PS: A lot of people have the habit of looking at upcoming handholds only, even though it’s also incredibly important to look down at the footholds so that you know where they are as well.
Paying attention to the direction of the pull
To put pressure on the holds in the direction you want to pull – to the right, for example – you should position yourself to the left of the holds. That’s because gripping a hold correctly doesn’t always mean using all your strength, but rather positioning your body ideally in the direction of the pull and shifting your weight to the footholds.
By twisting your hips to the left using the muscles in your torso and right leg, you shift your weight to your left foot. This takes the stress off your left hand, allowing you to reach up with your arm extended. As soon as the handhold is within reach, you should look down toward your leg in order to position your feet properly for the new position and next move.
The arrows in the pictures show the direction and intensity of the force that the climber is applying to the wall.
Distributing the load on both hands
You should try to move to the next handhold in as quick a motion as possible. The longer both hands are gripping a handhold, the longer the load is shared between the two hands.
In the next images, you can see that the climber’s right hand stays on the handhold until the position of his body allows him to grip the next hold at the best possible angle. The movement comes exclusively from the legs and the hips; the hands are only used to keep the climber from falling off the wall.
Efficiency of motion
You can also see in these images that properly positioning the hips takes the load off the right hand. The climber in the picture shifts his centre of gravity under the left hold and onto the left foot, taking the load off his right hand and allowing him to reach up with it.
Your centre of gravity should be directly above a foothold or somewhere around the middle between two footholds, so perpendicular. This transfers the load primarily to your legs. In this situation, you should always make sure that you have a good body position before reaching for the next hold.

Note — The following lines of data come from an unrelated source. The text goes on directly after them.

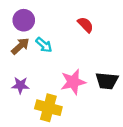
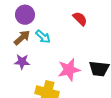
purple star: (20, 85) -> (22, 62), moved

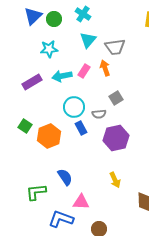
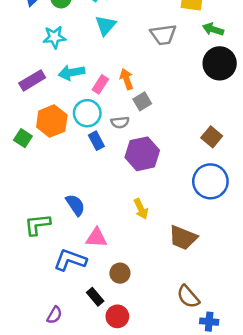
gray trapezoid: (115, 47) -> (163, 35), moved
orange arrow: (105, 68) -> (127, 79), moved
pink rectangle: (84, 71) -> (100, 84), moved
orange hexagon: (49, 136) -> (52, 121), moved

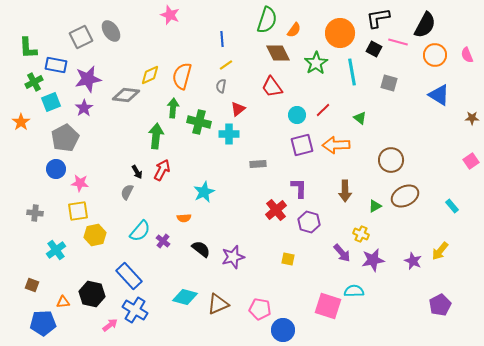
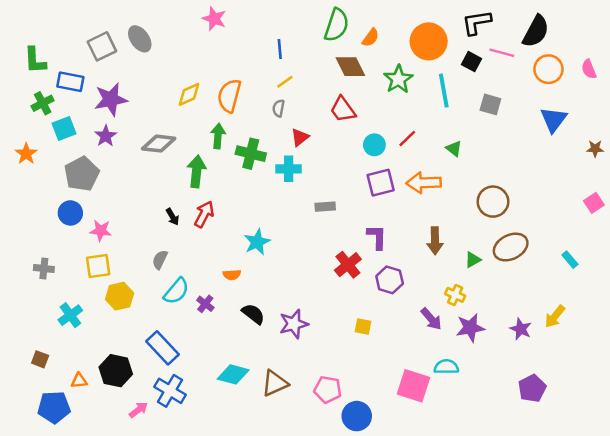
gray diamond: (126, 95) -> (159, 144), moved
blue triangle: (439, 95) -> (554, 120), turned 35
gray semicircle: (127, 192) -> (160, 260), moved
purple pentagon: (440, 305) -> (532, 388), moved

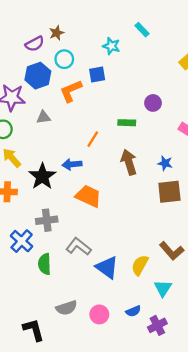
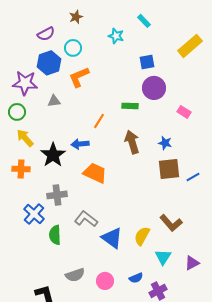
brown star: (57, 33) -> (76, 17), moved
blue square: (97, 75) -> (147, 62), moved
purple circle: (153, 103) -> (154, 88), size x1.5

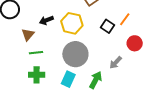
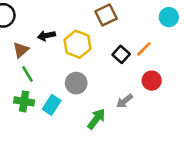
green line: (36, 53) -> (28, 74), turned 56
gray circle: (75, 54) -> (76, 83), size x0.7
cyan rectangle: (68, 79) -> (52, 105), moved

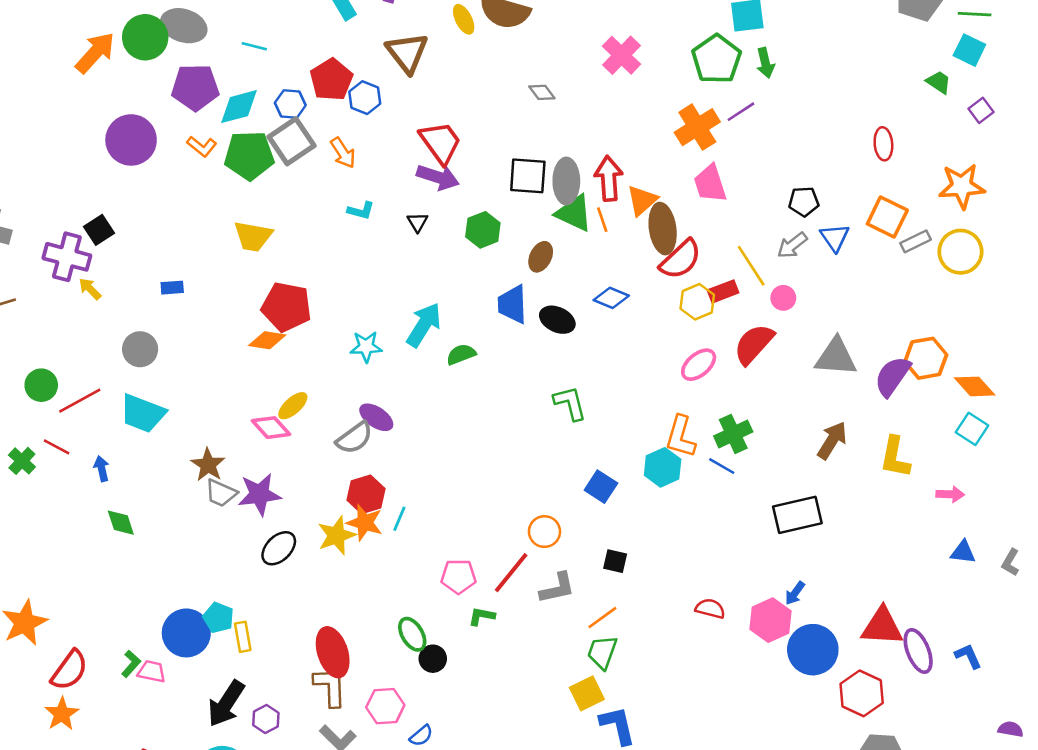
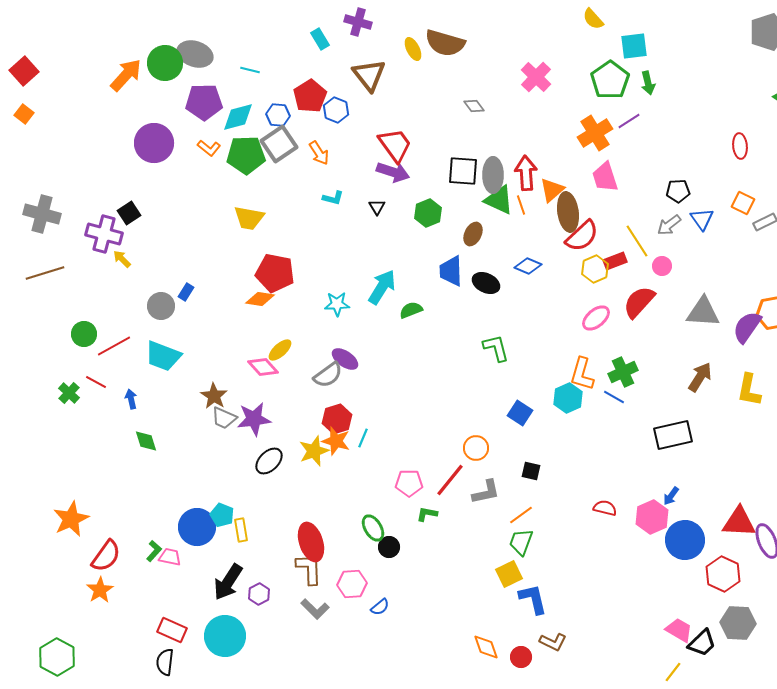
orange square: (887, 217) -> (743, 203), size x0.7
blue rectangle: (172, 288) -> (186, 292), moved, turned -54

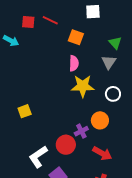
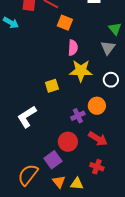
orange square: (76, 37) -> (65, 23), moved
yellow square: (25, 111) -> (52, 86), moved
red circle: (66, 145) -> (68, 142), moved
white L-shape: (38, 157) -> (27, 117), moved

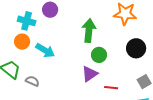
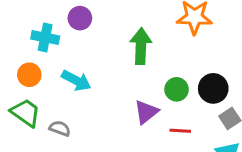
orange circle: (22, 42) -> (29, 75), moved
black circle: (136, 48) -> (213, 88), moved
green circle: (99, 55) -> (177, 89), moved

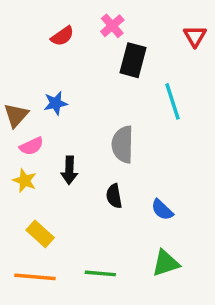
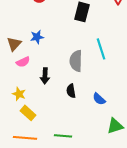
cyan line: (173, 101) -> (101, 49), moved
yellow star: (25, 181) -> (19, 94), moved
green triangle: (166, 263) -> (115, 126), moved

Another important factor is gripping holds gently to save your strength. People often tend to squeeze the grip more firmly than is actually necessary, which is why you should make a conscious effort to grip with as little physical effort as possible. Paying attention to the direction of the pull and focussing on your centre of gravity will allow you to grip a handhold with less force. Your body must be positioned so that your legs bear the majority of the weight. If you make an effort to grip more gently, you’ll save strength for the more difficult moves, which can sometimes require brute force.
Know your handholds
If you don’t have experience with a particular type of handhold, you might not know the best way to grip it. But the “grippiness” of a hold depends primarily on the optimal gripping technique. You can only take full advantage of your hand strength if you use as many fingers and finger joints as possible. The fingers should be placed as closely together as possible.

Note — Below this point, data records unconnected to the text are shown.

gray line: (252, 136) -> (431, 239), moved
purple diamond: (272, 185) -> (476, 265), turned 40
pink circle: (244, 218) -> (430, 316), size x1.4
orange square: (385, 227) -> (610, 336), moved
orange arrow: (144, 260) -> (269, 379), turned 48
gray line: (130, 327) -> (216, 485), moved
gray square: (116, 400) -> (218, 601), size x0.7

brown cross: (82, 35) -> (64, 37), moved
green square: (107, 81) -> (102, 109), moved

In the next article in this series, I will describe the most common types of holds and what you can look out for.
Especially when climbing easier routes, try to get your grip perfect on the first try and avoid re-adjusting. This saves you time, energy and allows you to concentrate on your upcoming moves. Ideally, you should plan your route up the wall in advance. This takes a bit of practice and will be rather frustrating at first, but the mistakes you make in the beginning will help you improve quickly.